Algorithm Day1

Algorithm Day 1

• To get understand the impact of algorithm.
• Know about the problem of “Dynamic connectivity”

• Learned there are three ways to solve this problem:

  1. Quick find, Quick Union,
  2. Weighted Quick union,
  3. Weighted Quick union with path compression

  

  

Steps to developing a usable algorithm

1. Model the problem.
2. Find an algorithm to solve it.
3. Fast enough? Fits in memory?
4. If not, figure out why.
5. Find a way to address the problem.
6. Iterate until satisfied.

The scientific method.

Mathematical analysis.

Q1: So, How to solve the Kruskal’s minimum spanning tree with union-find ?

Q2: Social network connectivity. Given a social network containing n members and a log file containing m timestamps at which times pairs of members formed friendships, design an algorithm to determine the earliest time at which all members are connected (i.e., every member is a friend of a friend of a friend … of a friend). Assume that the log file is sorted by timestamp and that friendship is an equivalence relation. The running time of your algorithm should be m*log n or better and use extra space proportional to n.

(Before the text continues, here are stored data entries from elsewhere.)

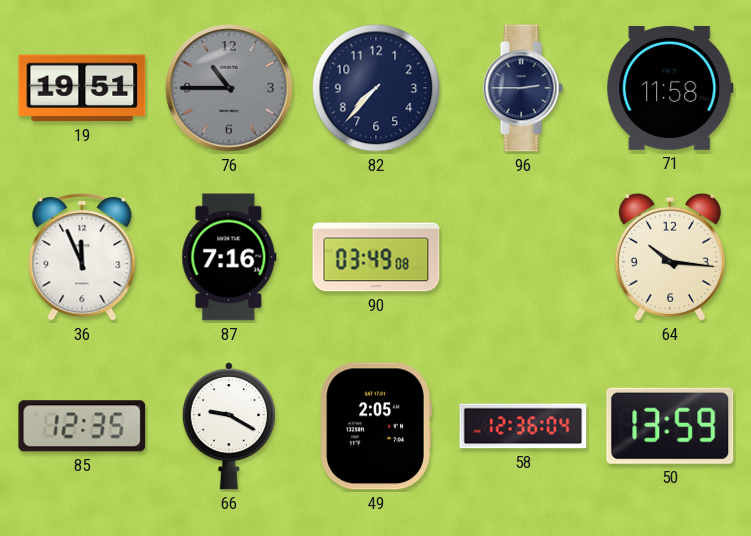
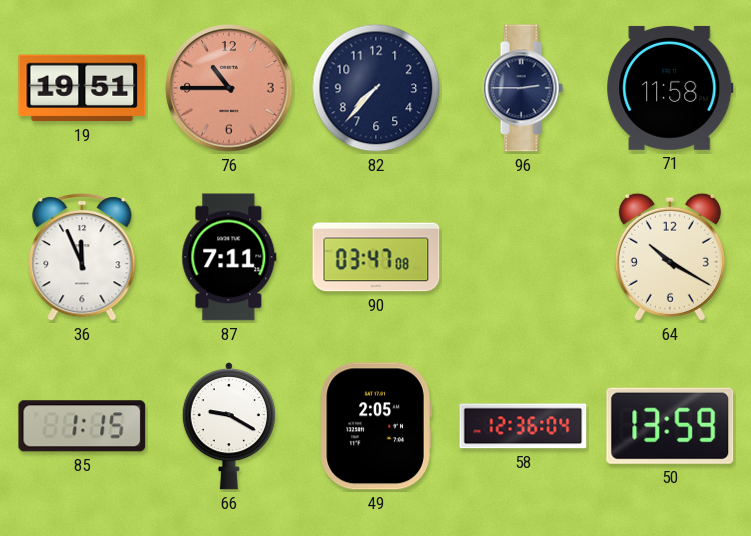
76 dial: grey -> salmon
87: 7:16 -> 7:11
90: 03:49 -> 03:47
64: 10:16 -> 10:20
85: 12:35 -> 1:15
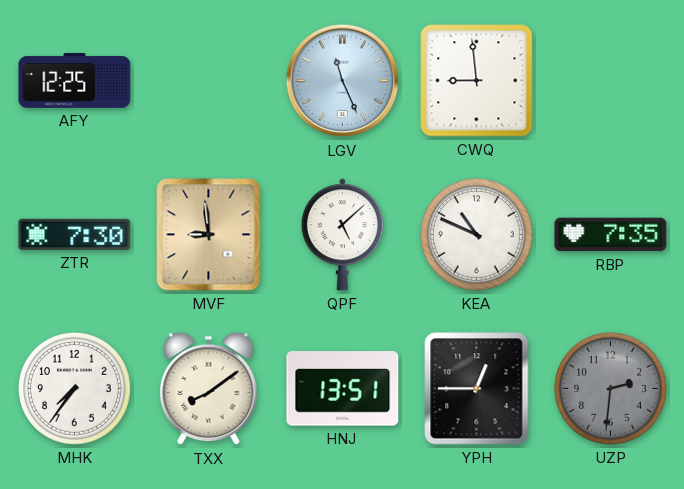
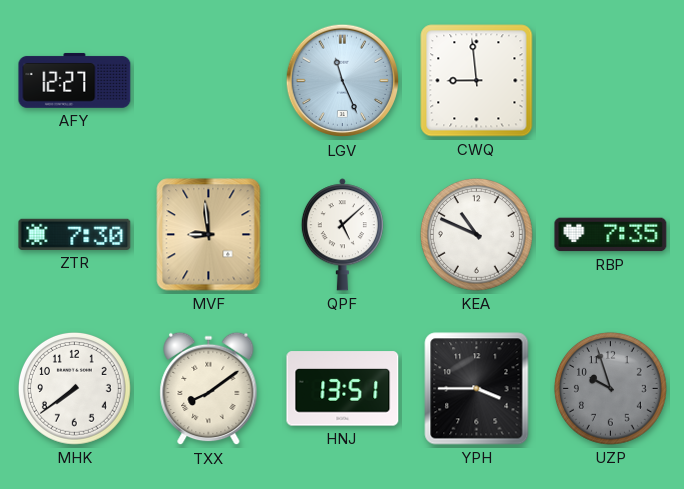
AFY: 12:25 -> 12:27
MHK: 7:36 -> 7:39
YPH: 12:45 -> 3:45
UZP: 2:31 -> 9:57
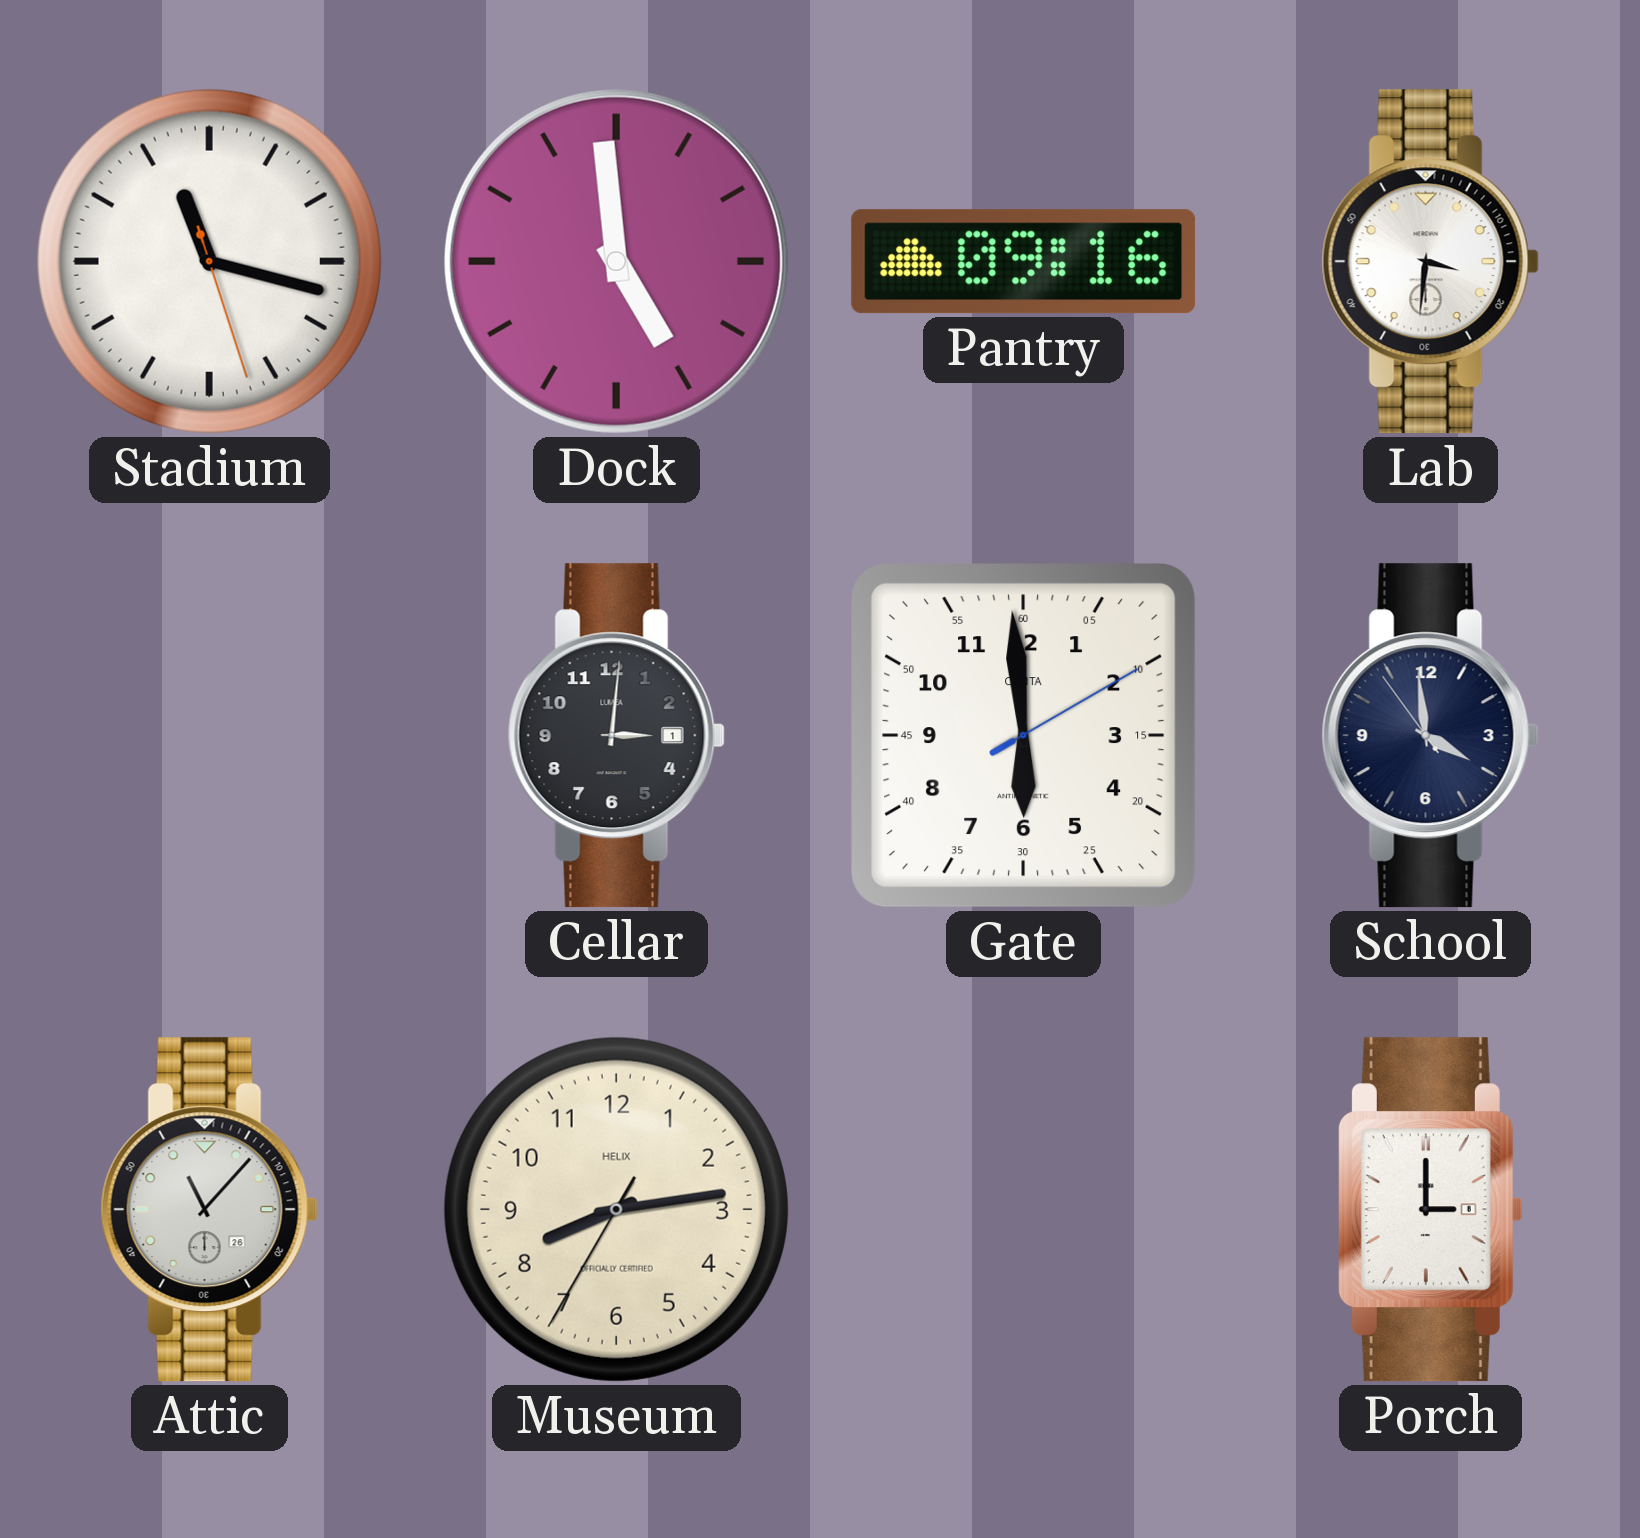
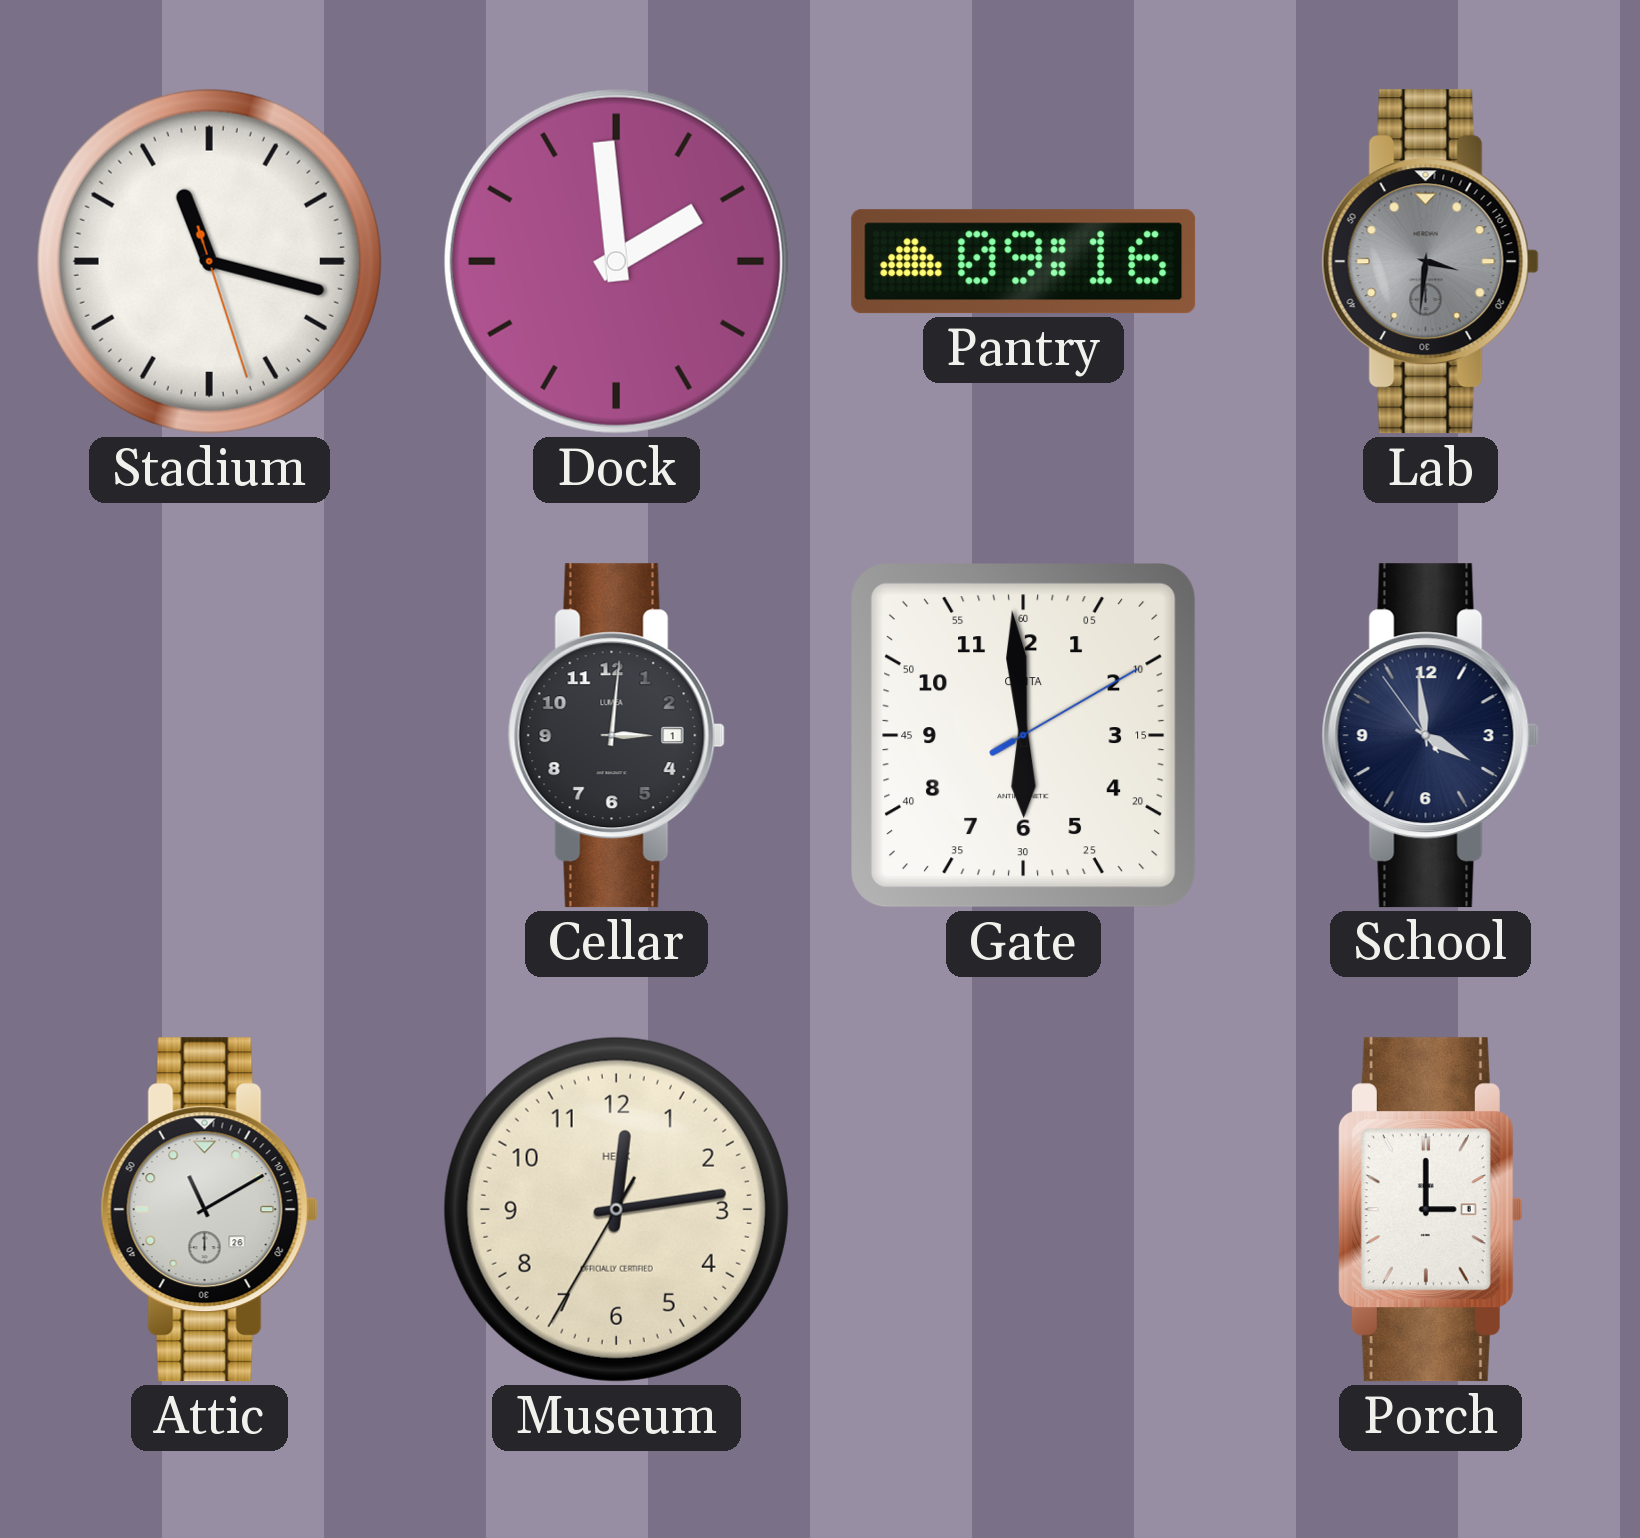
Dock: 4:59 -> 1:59
Lab dial: white -> grey
Attic: 11:07 -> 11:10
Museum: 8:13 -> 12:13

Q3: Search in a bitonic array. An array is bitonic if it is comprised of an increasing sequence of integers followed immediately by a decreasing sequence of integers. Write a program that, given a bitonic array of n distinct integer values, determines whether a given integer is in the array.

• Standard version: Use ∼3lgn compares in the worst case.
• Signing bonus: Use ∼2lgn compares in the worst case (and prove that no algorithm can guarantee to perform fewer than ∼2lgn compares in the worst case).